Barak menginap di Dodik Bela Negara Rindam III/Siliwangi di Cikole, Lembang, Kabupaten Bandung Barat, Jawa Barat, 7 Mei 2025 | tempo.co

JAKARTA, JOGLOSEMARNEWS.COM – Komisi Perlindungan Anak Indonesia (KPAI) mencatat adanya kelelahan pada anak-anak peserta program pendidikan karakter Pancawaluya Jawa Barat Istimewa. Program yang digagas oleh Gubernur Jawa Barat Dedi Mulyadi ini melibatkan metode pendidikan ala militer, dengan menempatkan para siswa di barak militer selama masa pelatihan.

Temuan itu didapat dari hasil asesmen dan pengawasan langsung KPAI di dua lokasi pelaksanaan program, yakni Rindam III Siliwangi di Bandung Barat dan Barak Militer Resimen 1 Sthira Yudha di Purwakarta. Dalam proses pengawasan, KPAI melakukan dialog tertutup dengan siswa serta menyebarkan kuesioner untuk mengetahui pengalaman mereka selama mengikuti kegiatan.

“Anak-anak tampak lelah. Saat mengikuti materi, ada yang mengantuk, tidak fokus, bahkan asyik berbicara dengan temannya,” ujar Komisioner KPAI Aris Adi Leksono, Senin (12/5/2025). Meski tidak ditemukan tanda-tanda kekerasan fisik, Aris menegaskan bahwa aspek kenyamanan dan kesiapan mental anak-anak harus menjadi perhatian utama.

Sejumlah siswa, lanjut Aris, juga menyampaikan ketidaknyamanan hingga memutuskan keluar dari program. Mereka mengaku mengikuti pelatihan ini atas rekomendasi guru Bimbingan Konseling (BK), namun merasa tidak betah dan lebih memilih kembali belajar di sekolah. Ada pula yang mencoba meninggalkan lokasi pelatihan dengan alasan ingin membeli makanan ringan.

KPAI menekankan bahwa pendidikan karakter seharusnya mengedepankan pendekatan yang ramah anak, bebas dari kekerasan maupun diskriminasi, serta mampu menjamin tumbuh kembang anak secara optimal. “Kami menghargai semangat Pemerintah Provinsi Jawa Barat dalam membentuk karakter anak.
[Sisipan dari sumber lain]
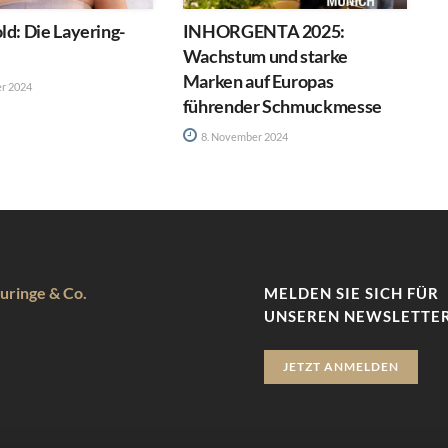
ld: Die Layering-
INHORGENTA 2025:
Wachstum und starke
Marken auf Europas
r 2024
führender Schmuckmesse
8. November 2024
uringe & Co.
MELDEN SIE SICH FÜR
UNSEREN NEWSLETTER
JETZT ANMELDEN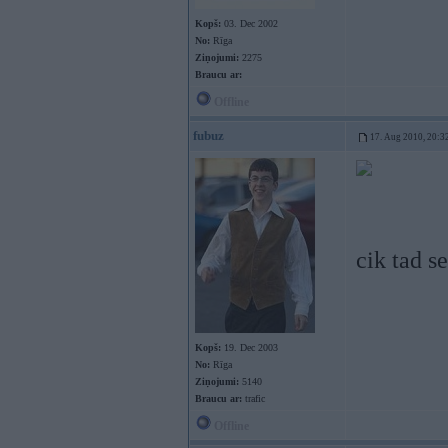
Kopš:
03. Dec 2002
No:
Rīga
Ziņojumi:
2275
Braucu ar:
Offline
fubuz
17. Aug 2010, 20:3
cik tad s
Kopš:
19. Dec 2003
No:
Rīga
Ziņojumi:
5140
Braucu ar:
trafic
Offline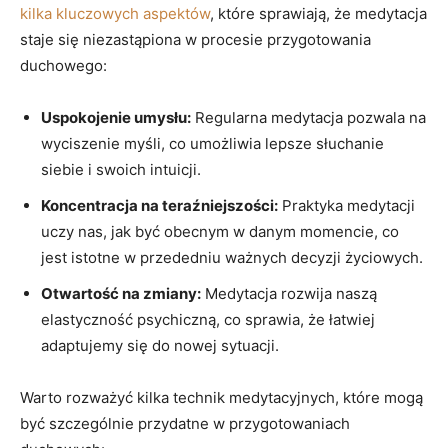
kilka⁢ kluczowych aspektów
,​ które sprawiają, że⁢ medytacja
staje się niezastąpiona ⁣w‌ procesie przygotowania
duchowego:
Uspokojenie umysłu:
Regularna⁢ medytacja pozwala na
wyciszenie myśli, co umożliwia lepsze słuchanie
siebie i ‍swoich intuicji.
Koncentracja na teraźniejszości:
Praktyka medytacji
uczy nas, jak być obecnym w danym momencie, co
jest istotne ‍w przededniu‍ ważnych decyzji życiowych.
Otwartość na zmiany:
Medytacja ‌rozwija naszą
elastyczność psychiczną, co⁣ sprawia, że łatwiej
adaptujemy się do nowej sytuacji.
Warto rozważyć kilka technik medytacyjnych, które mogą
być szczególnie przydatne w przygotowaniach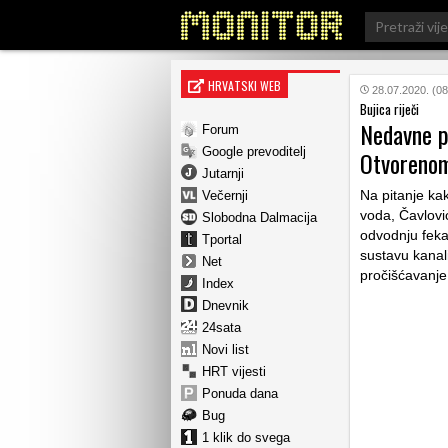
Search
for:
HRVATSKI WEB
28.07.2020. (08
Bujica riječi
Nedavne p
Forum
Google prevoditelj
Otvorenom
Jutarnji
Na pitanje kak
Večernji
voda, Čavlovi
Slobodna Dalmacija
odvodnju feka
Tportal
sustavu kanal
Net
pročišćavanj
Index
Dnevnik
24sata
Novi list
HRT vijesti
Ponuda dana
Bug
1 klik do svega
Tapi pendekatannya harus selaras dengan prinsip perlindungan anak,” tegas Aris.

Menurutnya, pendekatan disiplin memang penting untuk membentuk sikap dan perilaku. Namun tanpa dukungan dari ekosistem yang sehat—seperti keterlibatan keluarga, layanan konseling, dan lingkungan sosial yang suportif—perubahan perilaku tidak akan berkelanjutan.

Dalam pengawasan ini, KPAI juga menyoroti soal proses pemilihan peserta. Menurut Aris, penentuan anak yang disebut membutuhkan perlindungan khusus sebaiknya tidak semata-mata mengandalkan rekomendasi guru BK. “Perlu asesmen psikolog profesional agar tidak salah sasaran. Ini penting untuk melindungi hak-hak anak,” ujarnya.
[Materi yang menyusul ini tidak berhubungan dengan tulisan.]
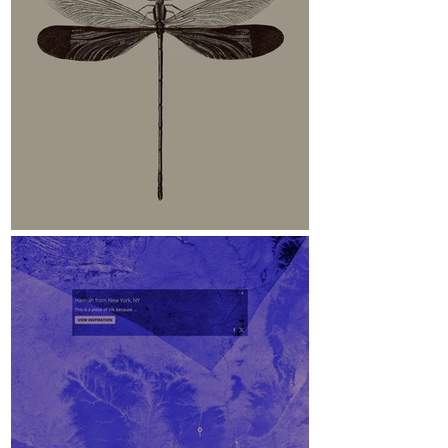
Libelle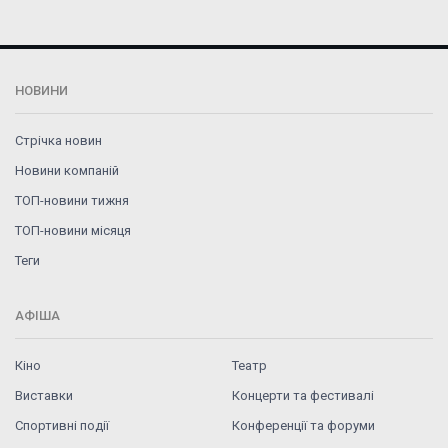
НОВИНИ
Стрічка новин
Новини компаній
ТОП-новини тижня
ТОП-новини місяця
Теги
АФІША
Кіно
Театр
Виставки
Концерти та фестивалі
Спортивні події
Конференції та форуми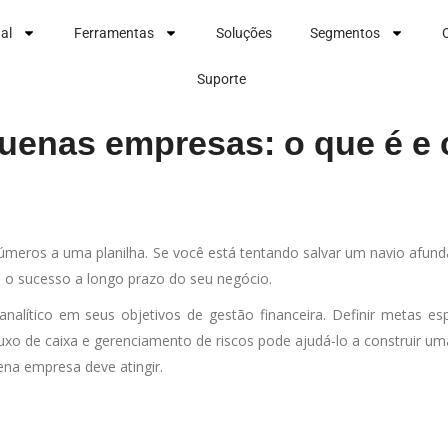
nal
Ferramentas
Soluções
Segmentos
Suporte
quenas empresas: o que é e
úmeros a uma planilha. Se você está tentando salvar um navio afun
a o sucesso a longo prazo do seu negócio.
nalítico em seus objetivos de gestão financeira. Definir metas es
xo de caixa e gerenciamento de riscos pode ajudá-lo a construir uma
na empresa deve atingir.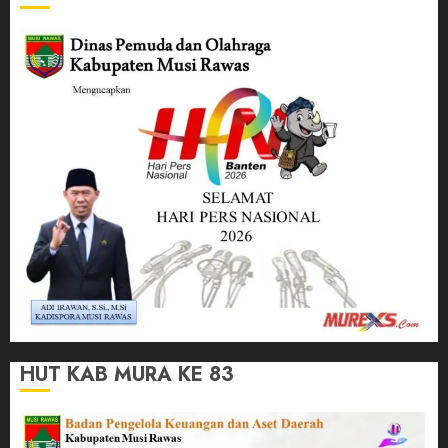
HUT KAB MURA KE 83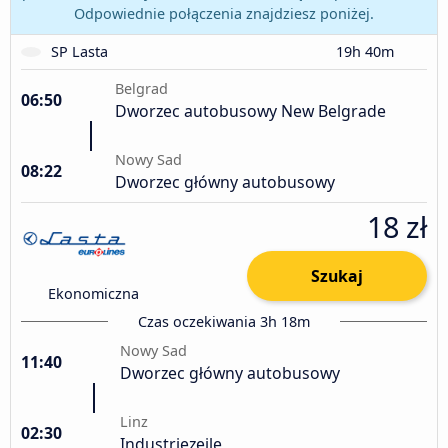
Odpowiednie połączenia znajdziesz poniżej.
SP Lasta
19h 40m
Belgrad
06:50
Dworzec autobusowy New Belgrade
Nowy Sad
08:22
Dworzec główny autobusowy
18 zł
Szukaj
Ekonomiczna
Czas oczekiwania 3h 18m
Nowy Sad
11:40
Dworzec główny autobusowy
Linz
02:30
Industriezeile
KPAI merekomendasikan agar program Pancawaluya dievaluasi secara menyeluruh, terutama terkait regulasi, standar pelaksanaan, serta pelibatan tenaga profesional dalam proses seleksi dan pendampingan anak.
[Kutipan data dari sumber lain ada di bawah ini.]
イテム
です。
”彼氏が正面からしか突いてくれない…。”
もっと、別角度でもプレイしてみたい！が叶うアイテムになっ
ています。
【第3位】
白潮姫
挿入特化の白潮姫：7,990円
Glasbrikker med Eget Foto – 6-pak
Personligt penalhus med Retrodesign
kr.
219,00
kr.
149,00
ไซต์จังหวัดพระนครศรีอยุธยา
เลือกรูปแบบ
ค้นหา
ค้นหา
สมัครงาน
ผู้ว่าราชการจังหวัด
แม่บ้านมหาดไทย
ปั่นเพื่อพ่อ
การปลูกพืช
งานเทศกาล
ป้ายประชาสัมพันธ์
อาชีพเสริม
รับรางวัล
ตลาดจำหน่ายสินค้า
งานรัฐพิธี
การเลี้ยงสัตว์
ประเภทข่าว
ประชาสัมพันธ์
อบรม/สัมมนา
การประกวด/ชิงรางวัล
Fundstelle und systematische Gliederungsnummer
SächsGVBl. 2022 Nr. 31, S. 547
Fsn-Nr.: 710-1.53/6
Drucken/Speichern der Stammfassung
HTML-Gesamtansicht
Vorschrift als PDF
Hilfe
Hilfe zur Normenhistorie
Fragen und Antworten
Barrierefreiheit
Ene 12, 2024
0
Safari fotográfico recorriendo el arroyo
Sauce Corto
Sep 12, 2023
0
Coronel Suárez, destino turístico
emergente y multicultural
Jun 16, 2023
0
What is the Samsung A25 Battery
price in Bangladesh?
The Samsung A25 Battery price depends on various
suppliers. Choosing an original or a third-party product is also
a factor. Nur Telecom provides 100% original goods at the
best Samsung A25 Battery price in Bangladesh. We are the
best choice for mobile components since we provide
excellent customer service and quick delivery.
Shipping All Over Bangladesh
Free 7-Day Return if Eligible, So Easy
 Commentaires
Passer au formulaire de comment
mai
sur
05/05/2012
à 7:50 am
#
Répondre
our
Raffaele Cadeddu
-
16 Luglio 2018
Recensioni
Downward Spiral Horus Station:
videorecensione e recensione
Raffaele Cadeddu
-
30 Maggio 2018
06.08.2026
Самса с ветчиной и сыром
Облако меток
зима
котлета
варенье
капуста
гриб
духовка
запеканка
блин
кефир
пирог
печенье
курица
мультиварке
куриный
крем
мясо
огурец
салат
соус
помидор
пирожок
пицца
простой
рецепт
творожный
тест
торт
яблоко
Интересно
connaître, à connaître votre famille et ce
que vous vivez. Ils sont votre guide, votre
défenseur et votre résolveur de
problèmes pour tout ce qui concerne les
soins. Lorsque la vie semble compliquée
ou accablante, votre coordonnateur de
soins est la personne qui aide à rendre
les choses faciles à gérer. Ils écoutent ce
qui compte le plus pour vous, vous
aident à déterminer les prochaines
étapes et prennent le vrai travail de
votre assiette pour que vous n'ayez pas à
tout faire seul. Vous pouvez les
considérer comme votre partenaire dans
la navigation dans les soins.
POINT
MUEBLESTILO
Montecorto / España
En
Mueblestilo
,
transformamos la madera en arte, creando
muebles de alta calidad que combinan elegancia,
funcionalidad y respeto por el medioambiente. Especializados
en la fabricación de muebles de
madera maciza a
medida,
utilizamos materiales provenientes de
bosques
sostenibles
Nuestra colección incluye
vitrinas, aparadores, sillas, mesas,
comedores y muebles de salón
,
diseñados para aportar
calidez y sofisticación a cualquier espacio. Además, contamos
Pengawasan yang dilakukan KPAI ini merupakan bagian dari mandat Undang-Undang No. 35 Tahun 2014 tentang Perlindungan Anak. Lembaga tersebut menegaskan komitmennya untuk terus memantau program-program pendidikan anak agar sejalan dengan prinsip perlindungan anak dan mendukung terwujudnya generasi emas Indonesia 2045.